Business Other News 30 Nov 2016 Fitch cuts GDP forec ...

Fitch cuts GDP forecast to 6.9 per cent

DECCAN CHRONICLE.
Published Nov 30, 2016, 1:05 am IST
Updated Nov 30, 2016, 1:11 am IST
It said that impact of demonetisation on GDP growth will increase the longer the disruption continues.
Fitch said that time spent queueing in banks is also likely to have affected general productivity.
 Fitch said that time spent queueing in banks is also likely to have affected general productivity.

New Delhi: Rating agency Fitch on Tuesday revised downwards its  GDP growth forecast for India to 6.9 per cent current financial year from 7.4 per cent as demonetisation will impact consumption.

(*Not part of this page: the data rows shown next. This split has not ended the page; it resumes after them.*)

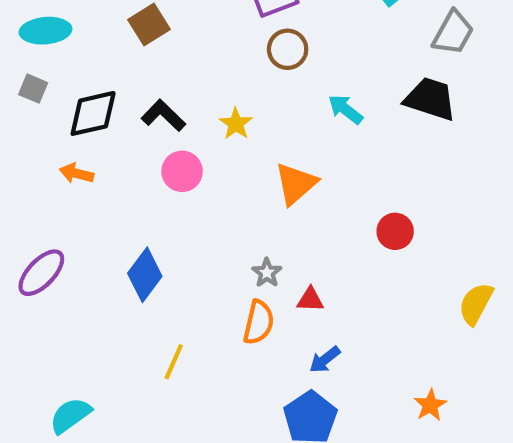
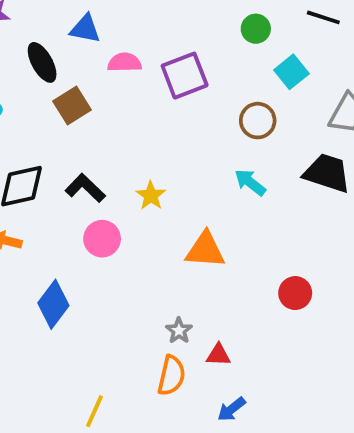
brown circle: (288, 49) -> (258, 121), moved
orange triangle: (296, 184) -> (205, 250), turned 45
blue diamond: (145, 275) -> (53, 304), moved

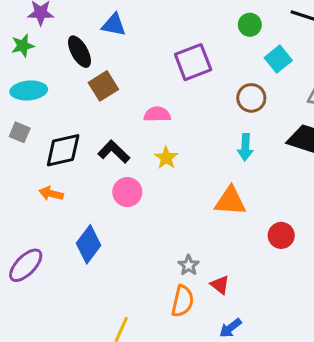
pink semicircle: (125, 62) -> (157, 114), moved
cyan arrow: (250, 182) -> (245, 147), turned -125
orange triangle: (205, 250) -> (230, 201), moved
red triangle: (218, 355) -> (220, 285), turned 36

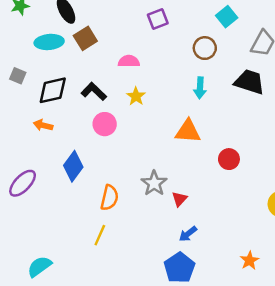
purple square: (193, 62) -> (158, 19), size x0.7
cyan ellipse: (29, 90) -> (49, 42), moved
gray star: (189, 265) -> (154, 183), size x1.5
red triangle: (220, 285) -> (179, 199), turned 35
orange semicircle: (183, 301) -> (109, 198), moved

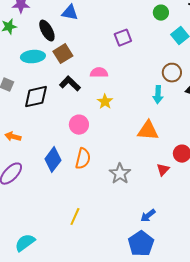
brown circle: (205, 48) -> (172, 73), moved
black L-shape: (94, 91) -> (70, 84), moved
orange arrow: (43, 125) -> (13, 137), moved
orange semicircle: (109, 198) -> (83, 159), moved
red triangle: (179, 199) -> (163, 170), moved

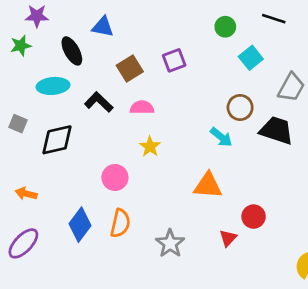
brown square: (63, 54) -> (130, 68), moved
black L-shape: (70, 84) -> (99, 102), moved
cyan arrow: (158, 95) -> (221, 137), turned -54

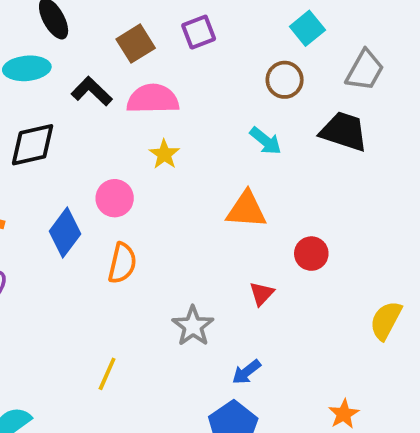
pink semicircle: (142, 108) -> (153, 99), size x1.5
brown circle: (240, 108) -> (285, 80), moved
blue diamond: (80, 225) -> (65, 233), moved
red triangle: (228, 238) -> (262, 294), moved
gray star: (170, 243) -> (193, 326), moved

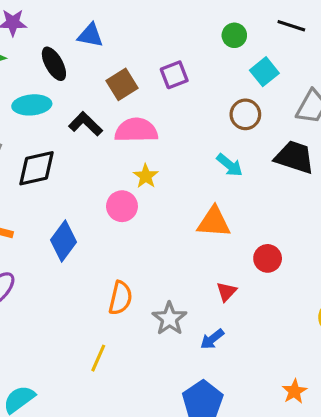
pink circle: (115, 198) -> (122, 206), moved
orange semicircle: (122, 263) -> (120, 298), moved
blue arrow: (246, 372) -> (212, 339), moved

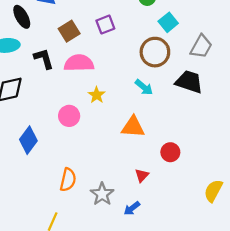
brown circle: (245, 114) -> (155, 52), size x1.4
black L-shape: (86, 124) -> (44, 59), turned 30
yellow star: (146, 176) -> (97, 95), moved

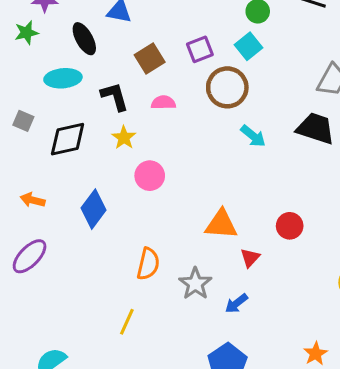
cyan square: (168, 22) -> (249, 46), moved
brown circle: (155, 52) -> (227, 87), moved
pink semicircle: (79, 63) -> (163, 103), size x0.6
yellow star: (97, 95) -> (124, 138), moved
orange triangle: (133, 127) -> (221, 224), moved

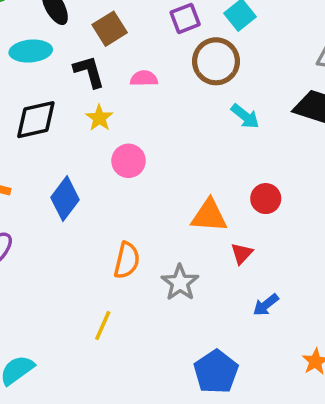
brown square: (150, 58) -> (110, 29), moved
red circle: (290, 226) -> (266, 199), moved
blue arrow: (236, 303) -> (266, 305), moved

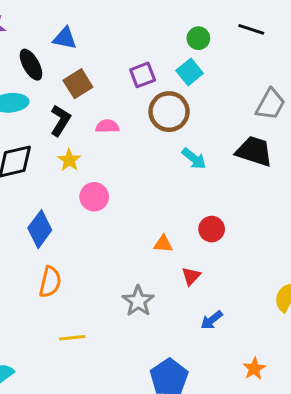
black L-shape: (89, 72) -> (60, 120), turned 48
orange triangle: (209, 216) -> (163, 244), size x0.6
orange semicircle: (127, 260) -> (50, 282), moved
yellow line: (103, 325) -> (72, 338), turned 60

It said that impact of demonetisation on GDP growth will increase the longer the disruption continues. “Economic activity will be hit in fourth quarter by the cash crunch created by withdrawal and replacement of bank notes that account for 86 per cent of the value of currency in circulation,” said Fitch.

 

It said that due to the demonetisation, Indian consumers have not had the cash needed to complete purchases, and there have been reports of supply chains being disrupted and farmers unable to buy seeds and fertiliser for the sowing season.

Fitch said that time spent queueing in banks is also likely to have affected general productivity. However, it said that medium-term effect of the currency withdrawal on GDP growth is uncertain, but is unlikely to be large.

“Most importantly, demonetisation is a one-off event. People who operate in the informal sector will still be able to use the new high-denomination bills and other options (such as gold) to store their wealth. There are no new incentives for people to avoid cash transactions. The informal sector could soon go back to business as usual,” said Fitch.

 

It said that anticipated recovery in investment looks a bit less certain in light of ongoing weakness in the data. “The RBI’s policy rate cuts by a total 150 basis points since the beginning of 2015 are likely to feed through to higher GDP growth, even though monetary transmission has been impaired by relatively weak banking sector health A surge in low-cost funding due to the demonetisation may remove a constraint on banks that prevented lending rates from keeping pace with the RBI’s policy rate cuts in recent years,” said Fitch.